Testy Tuesday – Already?

Wheeeee, this is fun!

It's only been a week since I called for "Turnaround Tuesday" and asked the question "Will CNBC Apologize to America" for their ridiculous, sickening parade of negativity that chased their poor viewers out of the market (now 600 points ago) by completely misrepresenting the economic outlook in order to protect the TERRIBLE advice given by Jim Cramer, the Fast Money Crew, their sponsors etc. etc. – it was all one national frenzy of media negativity designed to shove retail investors entirely out of the market while the cognoscenti went shopping.

It's not just CNBC, of course, it's a problem with the whole MSM but I ranted about corporate (top 0.01%) control of the media last week so let's move on as we wave bye-bye to all the beautiful sheeple who were kind enough to sell us their stocks at the bottom, despite my warnings.  Our 500% upside plays are now well on their way to making 500% for us and our "9 Fabulous Dow Plays Plus a Chip Shot" are also looking good already.  Even the trade ideas I mentioned right in last Tuesday's post are well on track as I said last week:

On Friday, I had said to Members right at 9:38, in the Morning Alert: "If we run up, then it will be prudent to get more neutral into the weekend but if we stay down and hold our levels, then saying a little bullish will be fine. Out of short-term short trades if you haven’t already.  Keep in mind we have some great 500% upside plays you can still grab here if you think you are too short." 

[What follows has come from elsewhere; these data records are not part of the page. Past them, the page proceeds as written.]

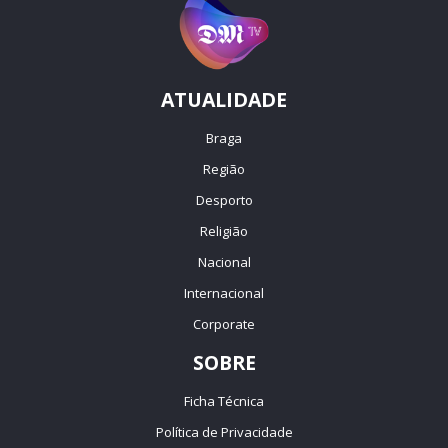
ATUALIDADE
Braga
Região
Desporto
Religião
Nacional
Internacional
Corporate
SOBRE
Ficha Técnica
Política de Privacidade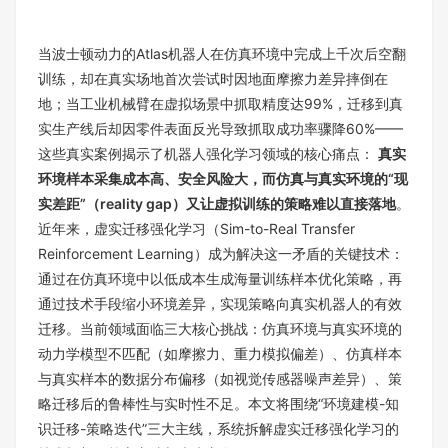
当波士顿动力的Atlas机器人在仿真环境中完成上千次后空翻
训练，却在真实场地首次尝试时因地面摩擦力差异摔倒在
地；当工业机械臂在虚拟场景中抓取精度达99%，迁移到真
实生产线后却因零件表面反光导致抓取成功率骤降60%——
这些真实案例揭示了机器人强化学习领域的核心痛点：
真实
环境样本采集成本高、安全风险大，而仿真与真实环境的“现
实差距”（reality gap）又让虚拟训练的策略难以直接落地
。
近年来，虚实迁移强化学习（Sim-to-Real Transfer
Reinforcement Learning）成为解决这一矛盾的关键技术：
通过在仿真环境中以低成本生成海量训练样本优化策略，再
通过技术手段缩小环境差异，实现策略向真实机器人的有效
迁移。当前领域面临三大核心挑战：仿真环境与真实环境的
动力学模型不匹配（如摩擦力、重力模拟偏差）、仿真样本
与真实样本的数据分布偏移（如视觉传感器噪声差异）、策
略迁移后的鲁棒性与实时性不足。本文将围绕“环境建模-知
识迁移-策略迭代”三大主线，系统拆解虚实迁移强化学习的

The latter was a reference to our 500% upside plays.  We also went with EEM July $38 calls at .99, and a QLD $50/53 bull call spread for $1.30 (selling puts as well for more profits) as well as long plays on RIMM, AA, HOV, VLO and TASR.  My optimism was based on the considered TA analysis I shared with Members at 2:39:

After completing last month’s "Omega III" market pattern on the Trade Bots, it’s now time to spring the bear trap and run the "Apha II" into options expiration on July 16th.  Maybe there will be as little logic to the rise as there was to the fall – who really cares – it’s just our jobs to try to catch these waves when they come and ride them out for as long as they last (until the cheerleaders are back on CNBC and we know it’s time to bail!). 

So far, so good – right?  Of course, now that we are up 60 S&P points in 4 days, we have to consider taking on some new downside protection.  We'll be looking at that today in Member Chat this morning as I have to see how we handle our upside targets for this week (set last week), which are:  Dow 10,290, S&P 1,102, Nas 2,257, NYSE 6,930 and RUT 651 – the 5% rule off our (also predicted) bottoms.  I don't think we're ready for a breakout today but a good run on the Dow could give us a look at 10,300, which would be exciting

Europe is hitting all of our levels this morning on a 1.6% relief rally after seeing the first day of US earnings.  This despite Moody's downgrading Portugal and Sarkozy having to defend allegations of corruption.  Things have gotten so bad for Sarkozy that he had to cancel the Bastille Day Party (lest the peasants get any bright ideas).  Asia was generally flat other than the Shanghai, which pulled back 1.6% on a sharp rejection at 2,500.  The Baltic Dry Index is still looking like it should be renamed "Voyage to the Bottom of the Charts" and that just can't be good – probably our most worrying global indicator although increased shipping volumes may play more of a role in the drop than actual lack of demand:

It is still all about copper, which is about to test a "life cross" as the 20 dma crosses over the 50 dma and if that can't give copper a nice pop back to 320 then we will have to assume that it's been artificially supported and will be collapsing along with the BDI and probably followed by oil and gold.  Natural gas (not charted above) has already been knocked down to $4.38 with just one more month to go until the start of hurricane season so – if copper does pop, then I'd chase nat gas with plays like UNG and CHK.  Oil also made a life cross and you can see the critical test lines in our local indexes

Notice how the 50 dmas (red lines) are converging on our 5% test levels (and also notice how cool it is that we were able to predict where the 50 dma would be two weeks ago!) so we can expect some very interesting action around there and if we can clear them without a pullback – then we are good to go for another 5% run before the next serious resistance.  It will take some good earnings reports to justify 1,157 on the S&P but so far, so good with sales at AA up 18% despite lower aluminum prices and CSX reporting "volume gains across all major markets.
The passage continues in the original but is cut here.